Quantitative real-time polymerase chain reaction (qRT-PCR)
Total RNA was extracted from HCT116 cells utilizing Tiangen’s TRNzol-A+ reagent (Beijing, China). The qRT-PCR analysis was performed using total RNA and primers as previously described (Huang et al., 2015). Standard curves facilitated the determination of relative RNA levels in each specimen. To ascertain the integrity of the cDNA input, β-actin served as an internal control.
Cell viability assay
The viability of the reconstituted cells seeded into 96-well culture plates was assessed employing the Cell Counting Kit-8 (CCK8) assay kit (Meilunbio, Dalian, China). The reagent generates a soluble yellow formazan product in the cell culture medium by reducing WST-8 through cellular dehydrogenases, exhibiting a distinct absorption peak at 450 nm.
Statistical analysis
For contrasting pairs of groups, the Student’s t-test was employed, while for multiple group comparisons, one- or two-way ANOVA with Tukey’s multiple comparison test was utilized. Statistical significance was defined as p < 0.05.
Results
Ferroptosis and colon cancer associations uncovered through single-cell analysis
The flowchart of this study is shown in Fig. 1. Upon integrating four samples from the GSE110009 dataset through cell clustering (Fig. 2A), cell annotation revealed eight distinct subgroups: mast cells, natural killer cells, T-cells, macrophages, plasma-cells, B-cells, dendritic-cells, and cancer-cells (Figs. 2B and 2C). Among 911 colon cancer marker genes, 19 were found to be associated with ferroptosis (Fig. 2D). Further analysis of the 18 ferroptosis-colon cancer co-associated genes, excluding ATP5MC3, revealed significant correlations (Fig. 2E) and protein-protein interactions (Fig. S1B).
Figure 1. Flowchart of the research process.
Figure 2. Biomarkers correlated with tumor ferroptosis in single cells.
(A) Dimensionality reduction of single-cell data via t-Distributed Stochastic Neighbor Embedding (tSNE), clustered into 11 categories; (B) cellular annotation, classified into a total of eight groups; (C) top 10 differentially expressed genes for the 11 cell types; (D) Venn diagram depicting the overlap of tumor biomarkers and ferroptosis genes; (E) correlation heatmap illustrating the association of 18 ferroptosis genes.

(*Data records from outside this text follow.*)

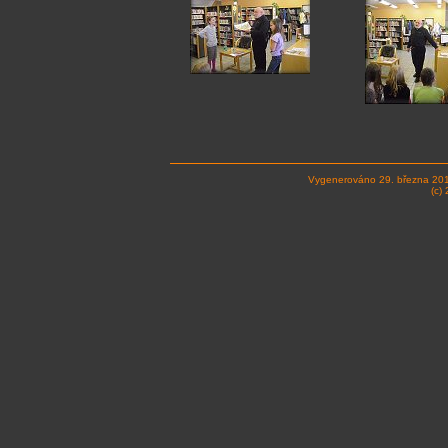
Vygenerováno 29. března 20
(c)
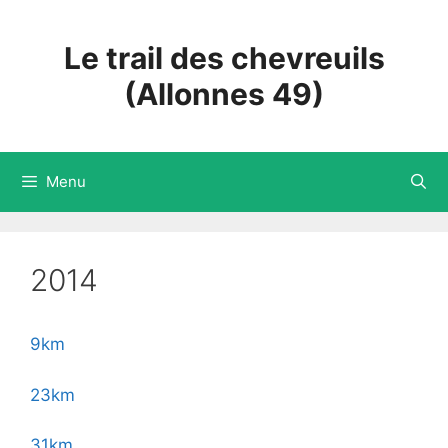
Aller
au
Le trail des chevreuils
contenu
(Allonnes 49)
Menu
2014
9km
23km
31km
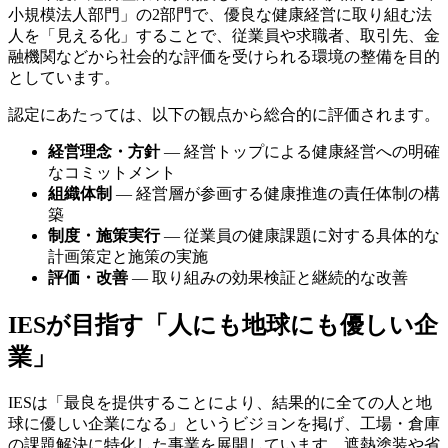
小規模法人部門」の2部門で、優良な健康経営に取り組む法
人を「見える化」することで、従業員や求職者、取引先、金
融機関などから社会的な評価を受けられる環境の整備を目的
としています。
認定にあたっては、以下の観点から総合的に評価されます。
経営理念・方針
— 経営トップによる健康経営への明確
なコミットメント
組織体制
— 経営層が参画する健康推進の責任体制の構
築
制度・施策実行
— 従業員の健康課題に対する具体的な
計画策定と施策の実施
評価・改善
— 取り組みの効果検証と継続的な改善
IESが目指す「人にも地球にも優しい企
業」
IESは「最良を提供することにより、結果的に全ての人と地
球に優しい企業になる」というビジョンを掲げ、工場・倉庫
の課題解決に特化した事業を展開しています。遮熱塗装や省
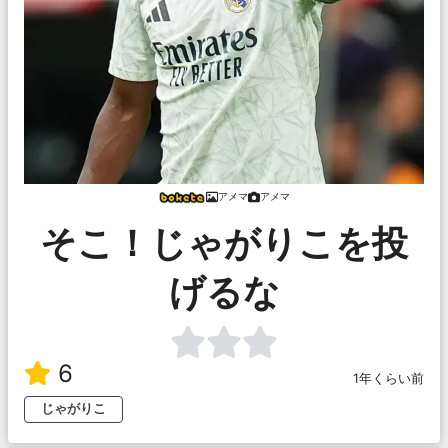
アメマ
アメマ
そこ！じゃがりこを投
げるな
6
1年くらい前
じゃがりこ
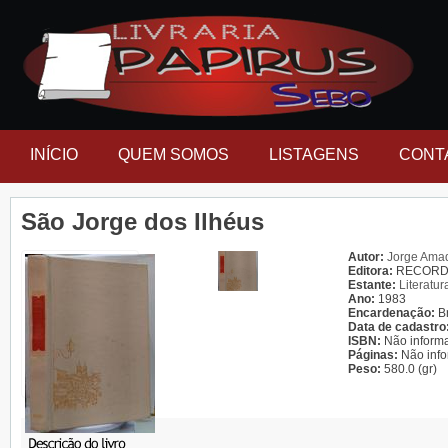
INÍCIO
QUEM SOMOS
LISTAGENS
CONT
São Jorge dos Ilhéus
Autor:
Jorge Ama
Editora:
RECOR
Estante:
Literatur
Ano:
1983
Encardenação:
B
Data de cadastro
ISBN:
Não inform
Páginas:
Não inf
Peso:
580.0 (gr)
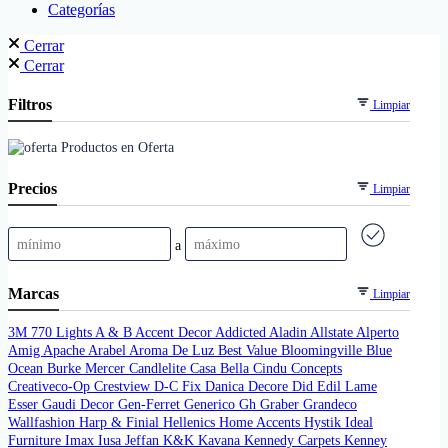
Categorías
Cerrar
Cerrar
Filtros
Limpiar
Productos en Oferta
Precios
Limpiar
a
Marcas
Limpiar
3M
770 Lights
A & B
Accent Decor
Addicted
Aladin
Allstate
Alperto
Amig
Apache
Arabel
Aroma De Luz
Best Value
Bloomingville
Blue
Ocean
Burke Mercer
Candlelite
Casa Bella
Cindu
Concepts
Creativeco-Op
Crestview
D-C Fix
Danica
Decore
Did
Edil Lame
Esser
Gaudi Decor
Gen-Ferret
Generico
Gh
Graber
Grandeco
Wallfashion
Harp & Finial
Hellenics
Home Accents
Hystik
Ideal
Furniture
Imax
Iusa
Jeffan
K&K
Kavana
Kennedy Carpets
Kenney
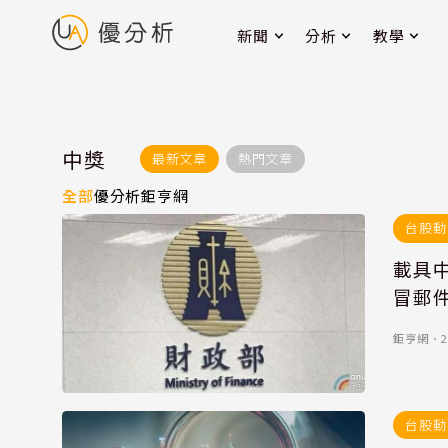
新聞
分析
教學
中獎
最新文章
熱門文章
全部
優分析
鉅亨網
台股動
載具
冒郵件
鉅亨網
．
2
台股動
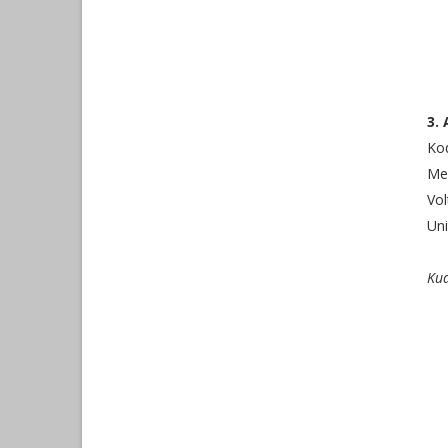
3. 
Ko
Mel
Vol
Uni
Kua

Exploration of ferroptosis-related genes
Following the integration of TCGA and GTEx data and the removal of batch effects (Figs. S1C and S1D), PCA validation confirmed data integration (Figs. S1E and S1F). In COAD pathogenesis, CEBPG, VDAC2, and HNF4A carried high mutational loads and potentially played crucial roles (Fig. 3A). GO enrichment analysis suggested significant associations between ferroptosis-colon cancer co-related gene functions and pathways such as oxidative stress response, toxic substance response, and DNA-binding transcription factor binding (Fig. 3B). Additionally, KEGG enrichment analysis highlighted Glutathione metabolism and Biosynthesis of unsaturated fatty acids pathways (Fig. 3C). Notably, only three genes were statistically significant in the Ferroptosis-Colon Cancer Common Associated Gene Difference Analysis (Fig. 3D). The remaining 15 ferroptosis genes were suggested to play important roles in COAD, and a one-way COX regression analysis showed that only CISD2 had a statistically significant impact on prognosis (Fig. 3E).

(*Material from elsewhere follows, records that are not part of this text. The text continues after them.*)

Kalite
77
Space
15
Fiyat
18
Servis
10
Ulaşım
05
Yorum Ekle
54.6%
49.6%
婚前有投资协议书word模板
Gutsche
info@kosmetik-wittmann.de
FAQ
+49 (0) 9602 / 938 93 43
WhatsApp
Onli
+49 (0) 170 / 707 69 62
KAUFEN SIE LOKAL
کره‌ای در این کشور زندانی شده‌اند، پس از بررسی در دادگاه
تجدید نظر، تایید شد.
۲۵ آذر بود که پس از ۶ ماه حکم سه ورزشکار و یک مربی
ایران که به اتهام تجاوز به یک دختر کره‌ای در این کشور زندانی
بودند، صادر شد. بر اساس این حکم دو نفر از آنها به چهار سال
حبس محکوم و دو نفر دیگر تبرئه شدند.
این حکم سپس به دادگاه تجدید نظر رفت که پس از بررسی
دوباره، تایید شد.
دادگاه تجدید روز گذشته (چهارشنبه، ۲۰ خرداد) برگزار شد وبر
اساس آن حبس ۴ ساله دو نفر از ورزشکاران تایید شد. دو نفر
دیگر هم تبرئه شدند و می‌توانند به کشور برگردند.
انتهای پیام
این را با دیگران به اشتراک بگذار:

Figure 3. Examination of crucial genes in ferroptosis.
(A) Waterfall chart displaying the mutational analysis of 18 genes. (B) Bar diagram representing Gene Ontology (GO) enrichment results. (C) Bar diagram showcasing Kyoto Encyclopedia of Genes and Genomes (KEGG) enrichment results. (D) Box plot illustrating the differences of 18 genes between normal and Colon Adenocarcinoma (COAD) specimens. (E) Univariate regression analysis of 15 differing genes. In Figure, ‘ns’ denotes a result that is not statistically significant, while asterisks (*, ** and ****) represent significance levels of 0.05, 0.01, and 0.0001, respectively.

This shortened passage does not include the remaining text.